• [Assigned task] When you answer, give every record back exactly as written.

........

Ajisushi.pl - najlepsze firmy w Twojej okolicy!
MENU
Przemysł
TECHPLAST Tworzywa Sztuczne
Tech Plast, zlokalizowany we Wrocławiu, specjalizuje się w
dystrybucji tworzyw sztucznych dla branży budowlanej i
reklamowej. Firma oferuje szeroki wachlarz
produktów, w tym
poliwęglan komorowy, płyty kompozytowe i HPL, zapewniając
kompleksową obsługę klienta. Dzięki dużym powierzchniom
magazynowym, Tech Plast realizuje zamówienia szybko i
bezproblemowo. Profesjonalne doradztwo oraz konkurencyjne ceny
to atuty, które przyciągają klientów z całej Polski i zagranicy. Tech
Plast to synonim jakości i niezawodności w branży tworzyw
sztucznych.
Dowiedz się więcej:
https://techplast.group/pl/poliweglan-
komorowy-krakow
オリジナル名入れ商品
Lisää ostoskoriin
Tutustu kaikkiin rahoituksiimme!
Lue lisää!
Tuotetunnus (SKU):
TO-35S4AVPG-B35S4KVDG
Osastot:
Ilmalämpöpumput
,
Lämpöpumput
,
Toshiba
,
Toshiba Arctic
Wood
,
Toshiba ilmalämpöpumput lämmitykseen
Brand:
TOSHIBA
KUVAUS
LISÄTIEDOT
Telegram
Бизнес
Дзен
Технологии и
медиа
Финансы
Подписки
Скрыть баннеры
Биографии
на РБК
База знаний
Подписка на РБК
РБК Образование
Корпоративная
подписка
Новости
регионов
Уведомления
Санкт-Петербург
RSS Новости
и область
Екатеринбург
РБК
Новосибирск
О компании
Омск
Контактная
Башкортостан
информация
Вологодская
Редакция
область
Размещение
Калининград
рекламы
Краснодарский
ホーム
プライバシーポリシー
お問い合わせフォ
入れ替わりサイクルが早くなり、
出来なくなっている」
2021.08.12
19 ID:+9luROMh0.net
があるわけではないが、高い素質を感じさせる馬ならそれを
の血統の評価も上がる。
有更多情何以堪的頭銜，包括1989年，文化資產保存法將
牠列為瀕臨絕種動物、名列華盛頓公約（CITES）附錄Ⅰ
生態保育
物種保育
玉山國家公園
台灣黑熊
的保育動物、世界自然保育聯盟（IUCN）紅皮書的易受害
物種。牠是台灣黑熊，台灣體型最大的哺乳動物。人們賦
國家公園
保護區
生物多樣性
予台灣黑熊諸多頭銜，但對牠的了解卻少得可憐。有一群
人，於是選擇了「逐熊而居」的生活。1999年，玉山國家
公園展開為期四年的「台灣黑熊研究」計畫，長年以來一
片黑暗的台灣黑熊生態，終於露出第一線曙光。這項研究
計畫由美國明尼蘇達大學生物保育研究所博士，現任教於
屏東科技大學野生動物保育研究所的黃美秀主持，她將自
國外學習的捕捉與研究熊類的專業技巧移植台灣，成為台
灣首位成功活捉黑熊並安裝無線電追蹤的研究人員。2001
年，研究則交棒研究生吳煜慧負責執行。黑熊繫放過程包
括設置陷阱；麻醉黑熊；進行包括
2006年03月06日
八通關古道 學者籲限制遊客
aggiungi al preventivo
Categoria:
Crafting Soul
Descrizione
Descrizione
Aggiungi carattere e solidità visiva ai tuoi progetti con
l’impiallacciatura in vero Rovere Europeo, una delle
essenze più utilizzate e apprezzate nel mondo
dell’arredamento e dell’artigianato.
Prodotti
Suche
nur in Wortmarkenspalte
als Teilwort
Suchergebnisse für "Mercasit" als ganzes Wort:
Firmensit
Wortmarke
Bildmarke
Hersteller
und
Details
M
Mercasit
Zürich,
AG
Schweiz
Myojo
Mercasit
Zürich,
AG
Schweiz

........

• [Response below]
Ajisushi.pl - najlepsze firmy w Twojej okolicy!
MENU
Przemysł
TECHPLAST Tworzywa Sztuczne
Tech Plast, zlokalizowany we Wrocławiu, specjalizuje się w
dystrybucji tworzyw sztucznych dla branży budowlanej i
reklamowej. Firma oferuje szeroki wachlarz
produktów, w tym
poliwęglan komorowy, płyty kompozytowe i HPL, zapewniając
kompleksową obsługę klienta. Dzięki dużym powierzchniom
magazynowym, Tech Plast realizuje zamówienia szybko i
bezproblemowo. Profesjonalne doradztwo oraz konkurencyjne ceny
to atuty, które przyciągają klientów z całej Polski i zagranicy. Tech
Plast to synonim jakości i niezawodności w branży tworzyw
sztucznych.
Dowiedz się więcej:
https://techplast.group/pl/poliweglan-
komorowy-krakow
オリジナル名入れ商品
Lisää ostoskoriin
Tutustu kaikkiin rahoituksiimme!
Lue lisää!
Tuotetunnus (SKU):
TO-35S4AVPG-B35S4KVDG
Osastot:
Ilmalämpöpumput
,
Lämpöpumput
,
Toshiba
,
Toshiba Arctic
Wood
,
Toshiba ilmalämpöpumput lämmitykseen
Brand:
TOSHIBA
KUVAUS
LISÄTIEDOT
Telegram
Бизнес
Дзен
Технологии и
медиа
Финансы
Подписки
Скрыть баннеры
Биографии
на РБК
База знаний
Подписка на РБК
РБК Образование
Корпоративная
подписка
Новости
регионов
Уведомления
Санкт-Петербург
RSS Новости
и область
Екатеринбург
РБК
Новосибирск
О компании
Омск
Контактная
Башкортостан
информация
Вологодская
Редакция
область
Размещение
Калининград
рекламы
Краснодарский
ホーム
プライバシーポリシー
お問い合わせフォ
入れ替わりサイクルが早くなり、
出来なくなっている」
2021.08.12
19 ID:+9luROMh0.net
があるわけではないが、高い素質を感じさせる馬ならそれを
の血統の評価も上がる。
有更多情何以堪的頭銜，包括1989年，文化資產保存法將
牠列為瀕臨絕種動物、名列華盛頓公約（CITES）附錄Ⅰ
生態保育
物種保育
玉山國家公園
台灣黑熊
的保育動物、世界自然保育聯盟（IUCN）紅皮書的易受害
物種。牠是台灣黑熊，台灣體型最大的哺乳動物。人們賦
國家公園
保護區
生物多樣性
予台灣黑熊諸多頭銜，但對牠的了解卻少得可憐。有一群
人，於是選擇了「逐熊而居」的生活。1999年，玉山國家
公園展開為期四年的「台灣黑熊研究」計畫，長年以來一
片黑暗的台灣黑熊生態，終於露出第一線曙光。這項研究
計畫由美國明尼蘇達大學生物保育研究所博士，現任教於
屏東科技大學野生動物保育研究所的黃美秀主持，她將自
國外學習的捕捉與研究熊類的專業技巧移植台灣，成為台
灣首位成功活捉黑熊並安裝無線電追蹤的研究人員。2001
年，研究則交棒研究生吳煜慧負責執行。黑熊繫放過程包
括設置陷阱；麻醉黑熊；進行包括
2006年03月06日
八通關古道 學者籲限制遊客
aggiungi al preventivo
Categoria:
Crafting Soul
Descrizione
Descrizione
Aggiungi carattere e solidità visiva ai tuoi progetti con
l’impiallacciatura in vero Rovere Europeo, una delle
essenze più utilizzate e apprezzate nel mondo
dell’arredamento e dell’artigianato.
Prodotti
Suche
nur in Wortmarkenspalte
als Teilwort
Suchergebnisse für "Mercasit" als ganzes Wort:
Firmensit
Wortmarke
Bildmarke
Hersteller
und
Details
M
Mercasit
Zürich,
AG
Schweiz
Myojo
Mercasit
Zürich,
AG
Schweiz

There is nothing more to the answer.